Born out of one mom’s desire to help ensure that children with food allergies would not feel left out on Halloween, the Teal Pumpkin Project®, now in its eighth year as a national awareness campaign led by Food Allergy Research & Education (FARE).  This movement has spread everywhere, reaching millions across the U.S. and beyond in an effort to help create a happier, safer Halloween for all.

The Halloween trick-or-treating tradition for millions of children with food allergies and their parents can sometimes be fraught with anxiety because many candies that are handed out contain major food allergens such as milk, peanuts, tree nuts, and wheat. FARE’s Teal Pumpkin Project promotes safety and inclusion for all trick-or-treaters by encouraging people to provide non-food treats on Halloween. A pumpkin painted teal, the color for food allergy awareness, signals that children will find a fun, non-food treat that anyone can enjoy.

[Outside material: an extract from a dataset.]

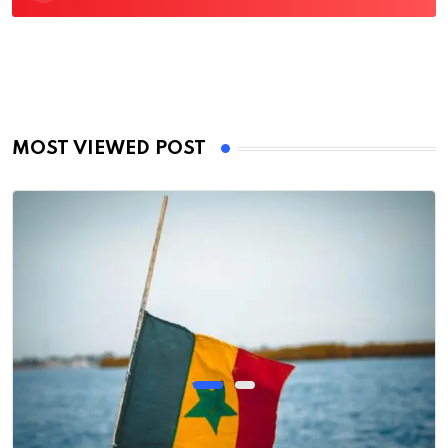
MOST VIEWED POST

“One in 13 children in the U.S. has at least one food allergy, and reports show that anaphylactic food reactions have climbed dramatically in recent years,” said Lois A. Witkop, Chief Advancement Officer at FARE. “It’s clear that food allergies are a serious public health issue that we all must take seriously. The Teal Pumpkin Project provides an opportunity for all of us to show empathy for kids who often feel excluded. We would love to see at least one teal pumpkin on every block – and it’s a terrific way for communities to come together to celebrate inclusion.”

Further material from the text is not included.